The Python code above does not have an else clause. However, it works just as well if we replace the last isinstance() check with an else:

if isinstance(evt, Quit):
    print("done")
elif isinstance(evt, KeyPress):
    print(f"user pressed key {evt.c}")
else:
    print(f"user clicked at {evt.x},{evt.y}")

mypy understands the Union type well enough to know that after ruling out Quit and KeyPress, the only thing that is possibly left is an instance of MouseClick. In fact, while it is easy to overread, the section called “Support for singleton types in unions” of PEP 484 already mentions that a type checker should infer the only remaining type of Union or Enum values in an else block. The PEP 586 section called “Interactions with enums and exhaustiveness checks” gets more explicit, it states: “Type checkers should be capable of performing exhaustiveness checks when working [with] Literal types that have a closed number of variants, such as enums.”
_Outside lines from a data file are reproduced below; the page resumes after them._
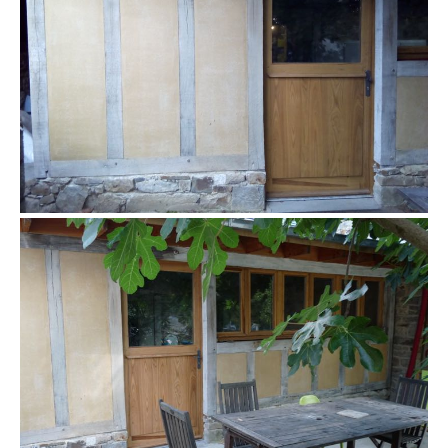
colombage enduit extérieur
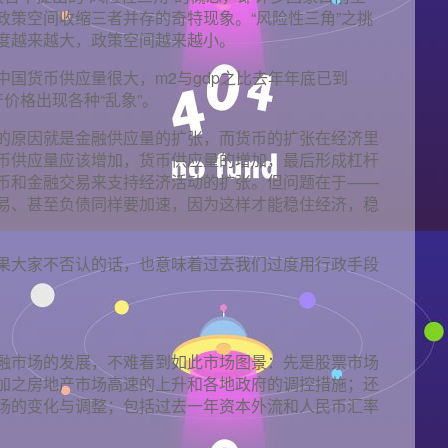
政策空间收缩三者并存的奇特现象。“风险性三角”之挑
度越来越大，政策空间越来越小。
国货币供应量很大，m2与gdp之比去年年底已到
价格出现各种“乱象”。
的原因就是金融供应量的扩张，而货币的扩张在经济里
币供应量应该增加，货币供应量的增加，最后形成杠杆
币和金融交易来支持经济活动的扩张。但问题在于——
易、甚至负债同样要加速，因为这样才能稳住经济，稳
果大家不否认的话，也意味着过去我们过度用行政手段
融市场的发展，不难看到如此市场图景：先是股票市场
加之房地产市场高速的上升和各地政府的调控措施；还
场的变化与调整；包括过去一年资本外流和人民币汇率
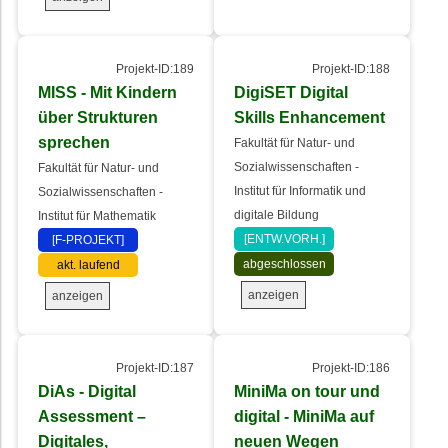
Projekt-ID:189
Projekt-ID:188
MISS - Mit Kindern
DigiSET Digital
über Strukturen
Skills Enhancement
sprechen
Fakultät für Natur- und
Sozialwissenschaften -
Fakultät für Natur- und
Institut für Informatik und
Sozialwissenschaften -
digitale Bildung
Institut für Mathematik
[ENTW.VORH.]
[F-PROJEKT]
abgeschlossen
akt. laufend
anzeigen
anzeigen
Projekt-ID:187
Projekt-ID:186
DiAs - Digital
MiniMa on tour und
Assessment –
digital - MiniMa auf
Digitales,
neuen Wegen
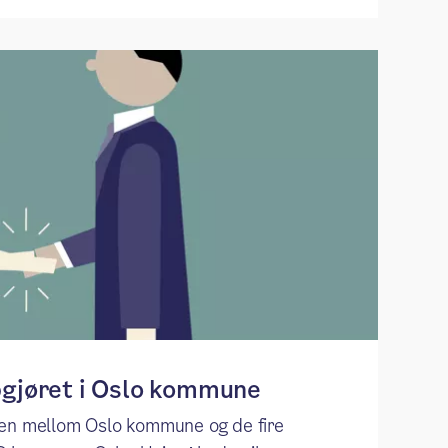
pgjøret i Oslo kommune
gen mellom Oslo kommune og de fire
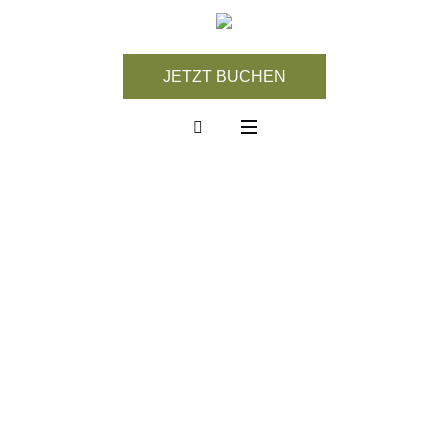
JETZT BUCHEN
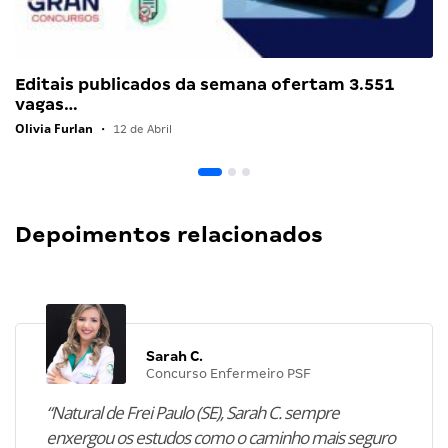
Editais publicados da semana ofertam 3.551
vagas…
Olivia Furlan
•
12 de Abril
Depoimentos relacionados
Sarah C.
Concurso Enfermeiro PSF
“Natural de Frei Paulo (SE), Sarah C. sempre
enxergou os estudos como o caminho mais seguro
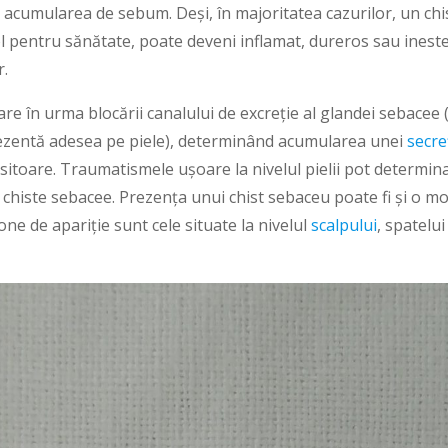
 acumularea de sebum. Deși, în majoritatea cazurilor, un ch
l pentru sănătate, poate deveni inflamat, dureros sau ineste
r.
re în urma blocării canalului de excreție al glandei sebacee
rezentă adesea pe piele), determinând acumularea unei
secre
ositoare. Traumatismele ușoare la nivelul pielii pot determin
chiste sebacee. Prezența unui chist sebaceu poate fi și o moș
ne de apariție sunt cele situate la nivelul
scalpului
, spatelui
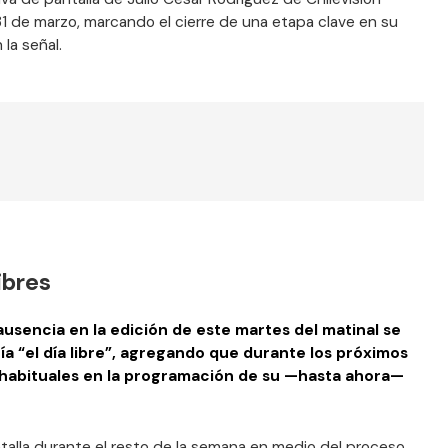
1 de marzo, marcando el cierre de una etapa clave en su
 la señal.
ibres
ausencia en la edición de este martes del matinal se
a “el día libre”, agregando que durante los próximos
 habituales en la programación de su —hasta ahora—
alla durante el resto de la semana en medio del proceso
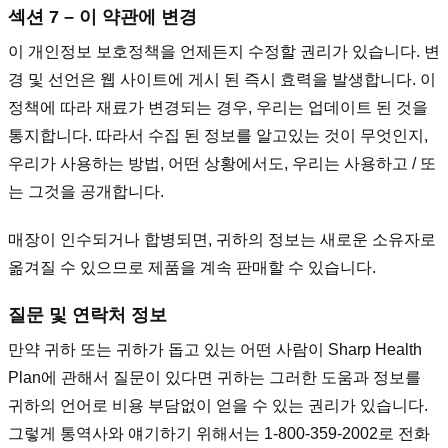
섹션 7 – 이 약관에 변경
이 개인정보 보호정책을 언제든지 수정할 권리가 있습니다. 변
경 및 선언은 웹 사이트에 게시 된 즉시 효력을 발생합니다. 이
정책에 따라 재료가 변경되는 경우, 우리는 업데이트 된 것을
통지합니다. 따라서 수집 된 정보를 알고있는 것이 무엇인지,
우리가 사용하는 방법, 어떤 상황에서도, 우리는 사용하고 / 또
는 그것을 공개합니다.
매장이 인수되거나 합병되면, 귀하의 정보는 새로운 소유자로
옮겨질 수 있으므로 제품을 계속 판매할 수 있습니다.
질문 및 연락처 정보
만약 귀하 또는 귀하가 돕고 있는 어떤 사람이 Sharp Health
Plan에 관해서 질문이 있다면 귀하는 그러한 도움과 정보를
귀하의 언어로 비용 부담없이 얻을 수 있는 권리가 있습니다.
그렇게 통역사와 얘기하기 위해서는 1-800-359-2002로 전화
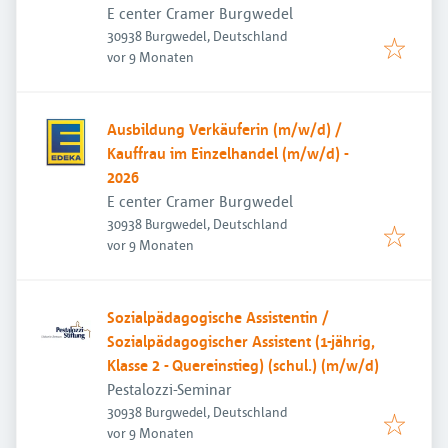
E center Cramer Burgwedel
30938 Burgwedel, Deutschland
Veröffentlicht
:
vor 9 Monaten
Ausbildung Verkäuferin (m/w/d) /
Kauffrau im Einzelhandel (m/w/d) -
2026
E center Cramer Burgwedel
30938 Burgwedel, Deutschland
Veröffentlicht
:
vor 9 Monaten
Sozialpädagogische Assistentin /
Sozialpädagogischer Assistent (1-jährig,
Klasse 2 - Quereinstieg) (schul.) (m/w/d)
Pestalozzi-Seminar
30938 Burgwedel, Deutschland
Veröffentlicht
:
vor 9 Monaten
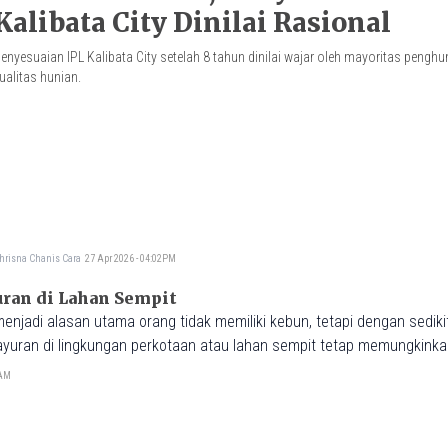
Kalibata City Dinilai Rasional
enyesuaian IPL Kalibata City setelah 8 tahun dinilai wajar oleh mayoritas pengh
ualitas hunian.
hrisna Chanis Cara
27 Apr 2026 - 04:02PM
ran di Lahan Sempit
enjadi alasan utama orang tidak memiliki kebun, tetapi dengan sedik
ayuran di lingkungan perkotaan atau lahan sempit tetap memungkinka
0AM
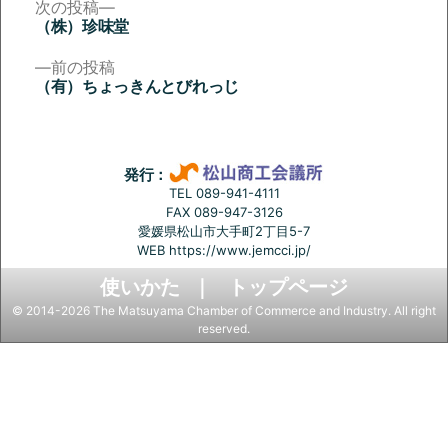
次
次の投稿
の
（株）珍味堂
投
投
稿:
前
前の投稿
稿
の
（有）ちょっきんとびれっじ
投
ナ
稿:
ビ
ゲ
発行：
ー
TEL 089-941-4111
FAX 089-947-3126
シ
愛媛県松山市大手町2丁目5-7
ョ
WEB
https://www.jemcci.jp/
ン
使いかた
トップページ
© 2014-2026 The Matsuyama Chamber of Commerce and Industry. All right
reserved.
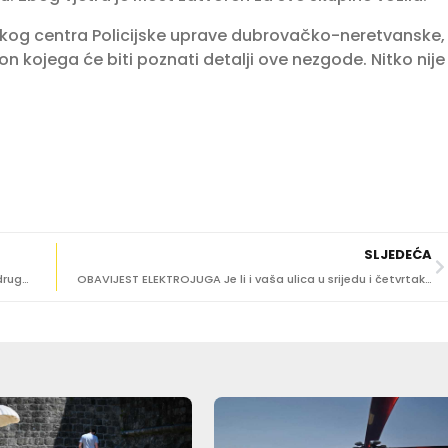
kog centra Policijske uprave dubrovačko-neretvanske,
akon kojega će biti poznati detalji ove nezgode. Nitko nije
SLJEDEĆA
LIJEPE VIJESTI HGSS na brdu iznad Putnikovića spasio i drugog psa!
OBAVIJEST ELEKTROJUGA Je li i vaša ulica u srijedu i četvrtak bez struje?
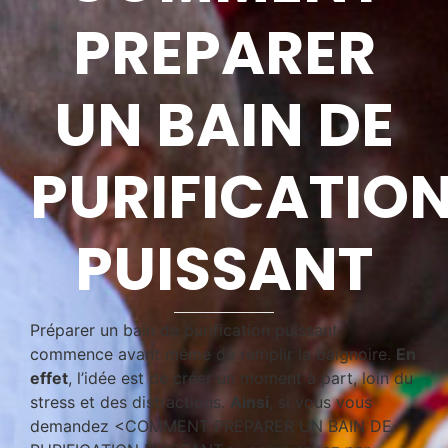
PREPARER
UN BAIN DE
PURIFICATIO
PUISSANT
Préparer un bain de purification puissant
commence avant même de remplir la baignoire.
En
effet
, l’idée est de créer un moment à part, loin du
stress et des distractions.
Ainsi
, si vous vous
demandez <COMMENT PREPARER UN BAIN DE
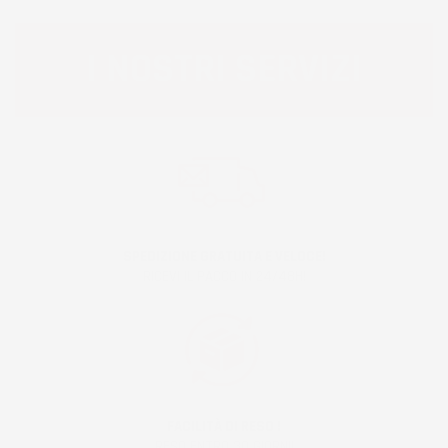
I NOSTRI SERVIZI
SPEDIZIONE GRATUITA E VELOCE!
RICEVI IL PACCO IN 24/48H!
FACILITÀ DI RESO !
RESO ENTRO 30 GIORNI!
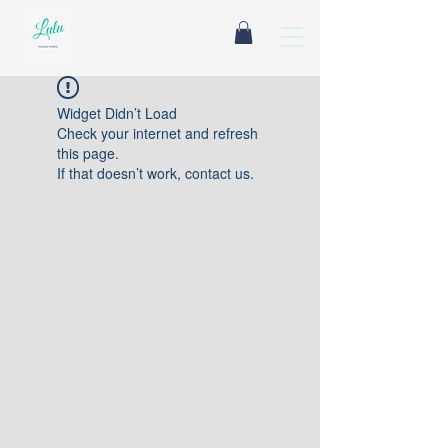
Widget Didn’t Load
Check your internet and refresh
this page.
If that doesn’t work, contact us.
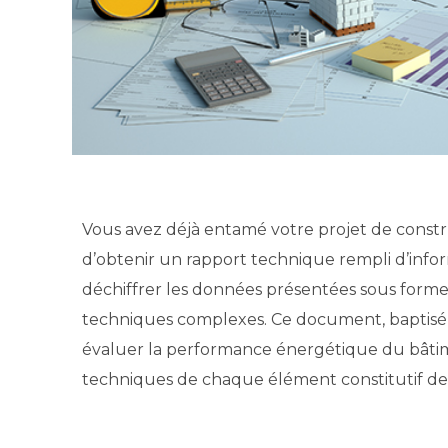
Vous avez déjà entamé votre projet de const
d’obtenir un rapport technique rempli d’info
déchiffrer les données présentées sous forme
techniques complexes. Ce document, baptisé 
évaluer la performance énergétique du bâtiment
techniques de chaque élément constitutif de l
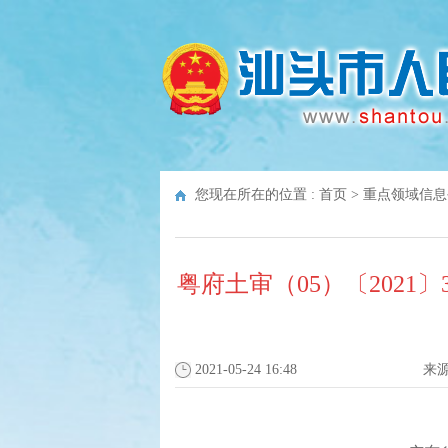
您现在所在的位置 :
首页
>
重点领域信息
粤府土审（05）〔2021
2021-05-24 16:48
来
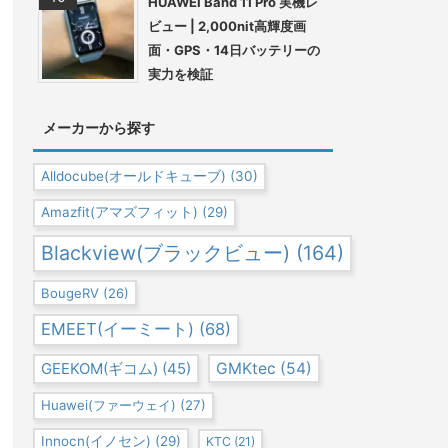
HUAWEI Band 11 Pro 実機レ
ビュー | 2,000nit高輝度画
面・GPS・14日バッテリーの
実力を検証
メーカーから探す
Alldocube(オールドキューブ)
(30)
Amazfit(アマズフィット)
(29)
Blackview(ブラックビュー)
(164)
BougeRV
(26)
EMEET(イーミート)
(68)
GEEKOM(ギコム)
(45)
GMKtec
(54)
Huawei(ファーウェイ)
(27)
Innocn(イノセン)
(29)
KTC
(21)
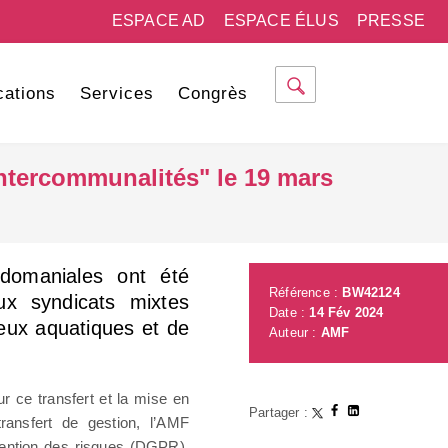
ESPACE AD
ESPACE ÉLUS
PRESSE
cations
Services
Congrès
intercommunalités" le 19 mars
 domaniales ont été
Référence :
BW42124
ux syndicats mixtes
Date :
14 Fév 2024
eux aquatiques et de
Auteur :
AMF
ur ce transfert et la mise en
Partager :
ansfert de gestion, l’AMF
vention des risques (DGPR),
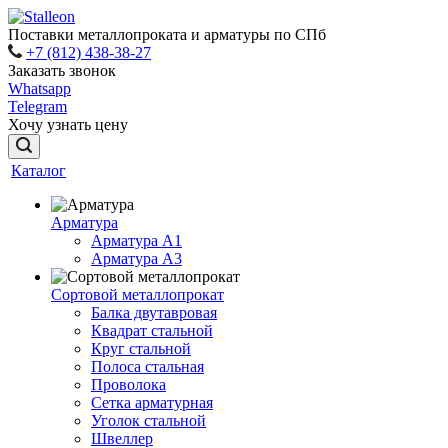
Поставки металлопроката и арматуры по СПб
+7 (812) 438-38-27
Заказать звонок
Whatsapp
Telegram
Хочу узнать цену
Каталог
Арматура
Арматура A1
Арматура А3
Сортовой металлопрокат
Балка двутавровая
Квадрат стальной
Круг стальной
Полоса стальная
Проволока
Сетка арматурная
Уголок стальной
Швеллер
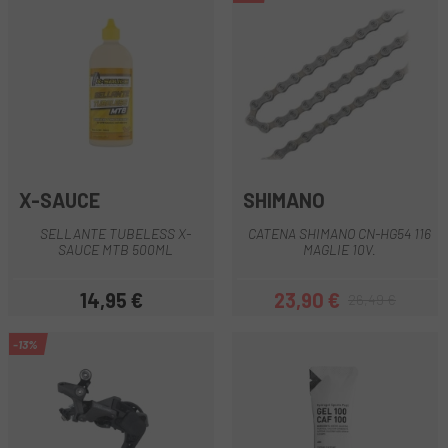
X-SAUCE
SHIMANO
SELLANTE TUBELESS X-
CATENA SHIMANO CN-HG54 116
SAUCE MTB 500ML
MAGLIE 10V.
14,95 €
23,90 €
26,49 €
Prezzo
Prezzo
Prezzo base
-13%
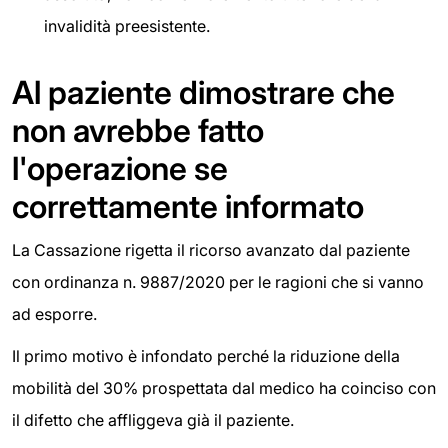
invalidità preesistente.
Al paziente dimostrare che
non avrebbe fatto
l'operazione se
correttamente informato
La Cassazione rigetta il ricorso avanzato dal paziente
con ordinanza n. 9887/2020 per le ragioni che si vanno
ad esporre.
Il primo motivo è infondato perché la riduzione della
mobilità del 30% prospettata dal medico ha coinciso con
il difetto che affliggeva già il paziente.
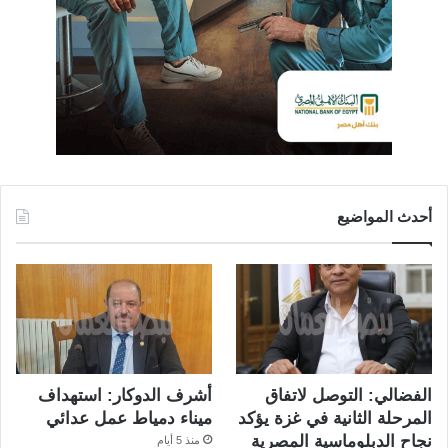
أحدث المواضيع
الفضالي: التوصل لاتفاق
أشرف الدوكار: استهداف
المرحلة الثانية في غزة يؤكد
ميناء دمياط عمل عدائي
نجاح الدبلوماسية المصرية
منذ 5 أيام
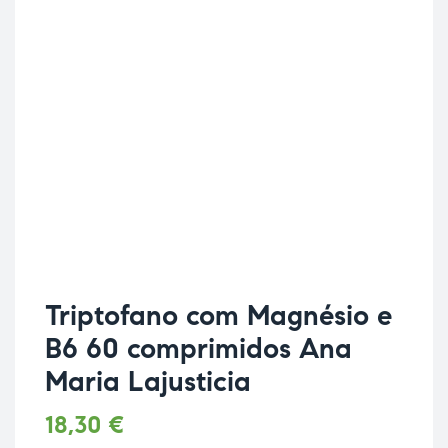
Triptofano com Magnésio e
B6 60 comprimidos Ana
Maria Lajusticia
18,30
€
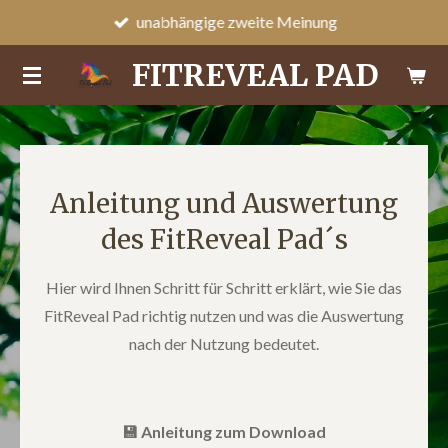
direkte Auswertung
Zum
Hauptinhalt
FITREVEAL PAD
springen
Anleitung und Auswertung
des FitReveal Pad´s
Hier wird Ihnen Schritt für Schritt erklärt, wie Sie das
FitReveal Pad richtig nutzen und was die Auswertung
nach der Nutzung bedeutet.
💾 Anleitung zum Download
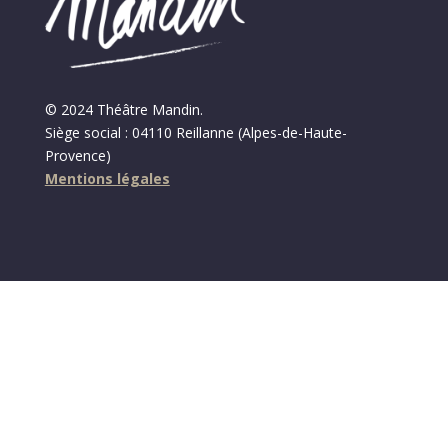
© 2024 Théâtre Mandin.
Siège social : 04110 Reillanne (Alpes-de-Haute-
Provence)
Mentions légales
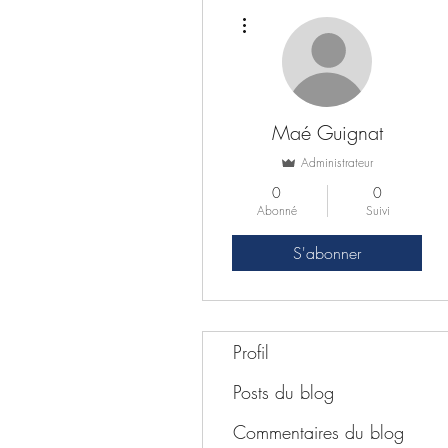
Plus d'actions
Maé Guignat
Administrateur
0
0
Abonné
Suivi
S'abonner
Profil
Posts du blog
Commentaires du blog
Unfortunately, using else to branch into the block to process the only remaining Union variant is also not without its problems. Assume we add another variant

@dataclass
class ScreenTouch:
    x: int
    y: int
    pressure: float

to the UserInput Union. This, too, would make mypy pass (all elements of the narrowed-down Union[MouseClick, ScreenTouch] have x and y members), but it would probably not be what you want. While the case of adding another variant that happens to accidentally look just as the variant you are treating in the else block may not be too common, think of the case of adding another variant to an existing Enum as a less contrived example.

One way to resolve this problem was brought up by GitHub user @bluetech in https://github.com/python/mypy/issues/5818 inspired by the TypeScript approach of exhaustive checking, has since been described in the mypy Literal documentation as well, and is based on the following approach:

  1. For a value x, handle each possible variant of the corresponding sum type in an elif block.
  2. Add an else block. If indeed all variants were covered before, the only remaining possible type for x is the empty Union.
  3. In the else block, pass x to a function that does not accept a value of any type.

The function from (3) may look as follows:

from typing import NoReturn

def assert_exhaustiveness(x: NoReturn) -> NoReturn:
  """Provide an assertion at type-check time that this function is never called."""
  raise AssertionError(f"Invalid value: {x!r}")

No existing value can have the type NoReturn, so whatever possible variant is left in the else block causes the mypy check to fail. Note that what causes this failure is the signature of the function, the body could be a simple pass as well. However, raising an exception in the body is helpful to get an error at runtime, for example, if mypy was not run or if some value was manually cast into an incorrect type.

If we rewrite the code at the top of this section into

if isinstance(evt, Quit):
    print("done")
elif isinstance(evt, KeyPress):
    print(f"user pressed key {evt.c}")
elif isinstance(evt, MouseClick):
    print(f"user clicked at {evt.x},{evt.y}")
else:
    assert_exhaustiveness(evt)

where UserInput = Union[Quit, KeyPress, MouseClick], then it will pass a mypy check. However, if we add the ScreenTouch class to the Union as well, then the same code will make mypy fail with:

error: Argument 1 to "assert_exhaustiveness" has incompatible type "ScreenTouch"; expected "NoReturn"

mypy inferred that the only possible type that is left for evt in the else block is ScreenTouch, but we cannot pass ScreenTouch to a function that accepts only NoReturn.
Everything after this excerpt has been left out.